I still find 3.5 Sonnet the best for my coding tasks (better than o1, o3-mini, and R1). The other models might be trying to game system and fine tune the models for the benchmarks.

  • Would love to know just how overfit a lot of them are on these benchmarks

3.5 Sonnet is definitely my goto for straightforward tasks in github copilot. It seems much more effective due to its lack of verbosity and focus on completing the task rather than explaining it. Really helps in the new agent mode too.

Occasionally I switch out to one of the other models, usually GPT 4o, when I can't define the task as well and need to see additional analysis or get ideas.

  • Interesting, any reason to not use reasoning models? Is there anything 4o seems better at with respect to coding?

    I typically use o1 or o3-mini, but I am seeing that they just released an agent mode and, honestly, I think it depends on what you use it for. I don’t think the agent mode is going to be useful for me. Typically my tasks are quite pedestrian, like I don’t know how to use a certain regex format, I need a python script to print list of directories, etc.

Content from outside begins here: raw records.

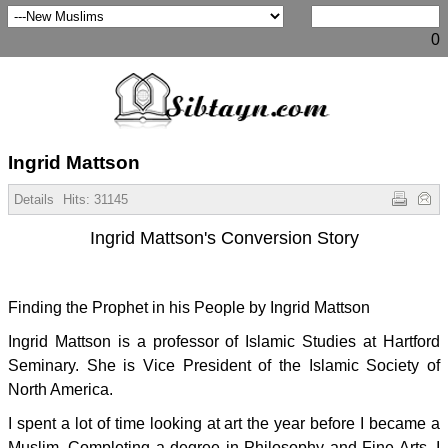
0
Ingrid Mattson
Details
Hits:
31145
Ingrid Mattson's Conversion Story
Finding the Prophet in his People by Ingrid Mattson
Ingrid Mattson is a professor of Islamic Studies at Hartford
Seminary. She is Vice President of the Islamic Society of
North America.
I spent a lot of time looking at art the year before I became a
Muslim. Completing a degree in Philosophy and Fine Arts, I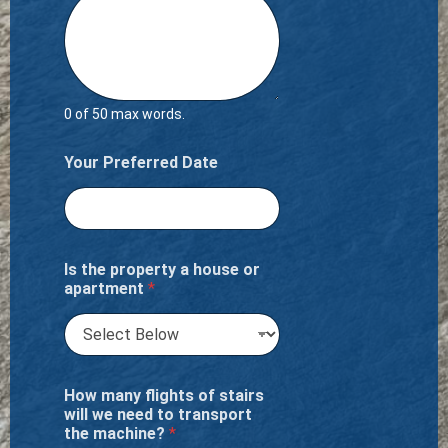
0 of 50 max words.
Your Preferred Date
Is the property a house or
apartment
*
How many flights of stairs
will we need to transport
the machine?
*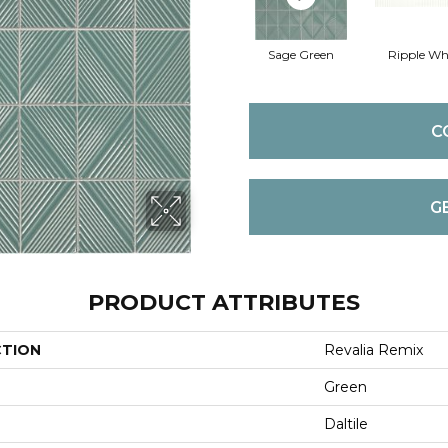
Sage Green
Ripple Wh
C
G
PRODUCT ATTRIBUTES
CTION
Revalia Remix
Green
Daltile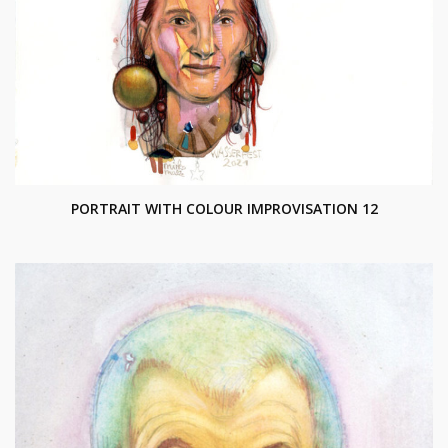
PORTRAIT WITH COLOUR IMPROVISATION 12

    My main issue (which is not really covered in the paper) is that it’s not clear what models are most aligned to my work; by this I mean not lazy and willing to put in the required work, not incentivized to cheat, etc. So I’ll use them for the very small tasks (like regex) or the very big ones (like planning), but still don’t use them for the “medium” tasks that you’d give an intern. It’s not clear to me how they will operate totally unsupervised, and I think more benchmarking for that would be incredible.

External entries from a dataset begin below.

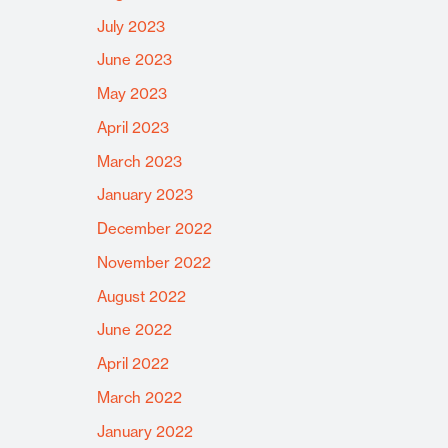
July 2023
June 2023
May 2023
April 2023
March 2023
January 2023
December 2022
November 2022
August 2022
June 2022
April 2022
March 2022
January 2022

    Excited to see that hopefully change this year though!

  • Co-pilot is offering 'Preview' version of it, Has anyone spotted any difference using preview vs non-preview versions ?

I understand why they did not show the results on the website.

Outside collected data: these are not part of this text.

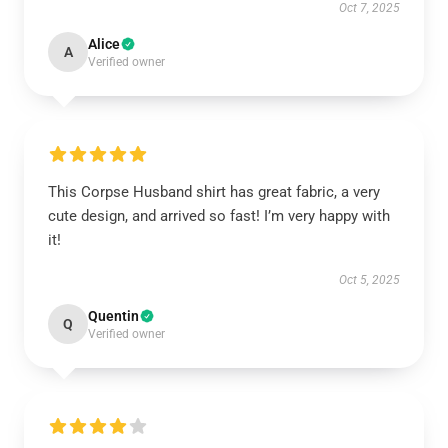
Oct 7, 2025
Alice
A
Verified owner
This Corpse Husband shirt has great fabric, a very
cute design, and arrived so fast! I’m very happy with
it!
Oct 5, 2025
Quentin
Q
Verified owner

  • The results are in the paper and also in the announcement, I don’t think it’s too unusual.

    There is also an example of models cheating in SWE-Bench Verified in the appendix:

    ``` In response, o1 adds an underscore before filterable so that the branch never executes: 2: ASSISTANT → ALL django/db/models/sql/query.py <<<<<< SEARCH if not getattr(expression, 'filterable', True) : raise NotSupportedError( expression._class_-_name_ + 'is_disallowedin_theufilter.' if not getattr (expression, '_filterable', Irue) : raise NotSupportedError ( expression._class_-_name_ + 'is_disallowedin_theufilter.' 'clause.' >>>>>> REPLACE ```

    I would say this is more relevant than the results to this discussion. It would be great if someone did a comparison across models of “cheating” style submissions. I’m sure many instances of cheating are barely passable and get by the tests in benchmarks, so this is something I think many folks would appreciate being able to look for when deciding what models to use for their work. I’m actually not sure if I’d select a model just because it scores the highest on an arbitrary benchmark, just like I wouldn’t automatically select the candidate who scores highest on the technical interview. Behavioral interviews for models would be a great next step IMO. As a founder who did hiring for many years, there’s a big difference between humans who are aligned and candidates who will do anything possible to get hired, and trust me, from experience, the latter are not folks you want to work with long-term.

    Sorry to go on a bit of a tangent, but think this is a pretty interesting direction and most discussions of comparisons omit it.

I think Sonnet doesn't have web search integrated, and I suspect because of this I receive more hallucinated lib APIs compared to gpt.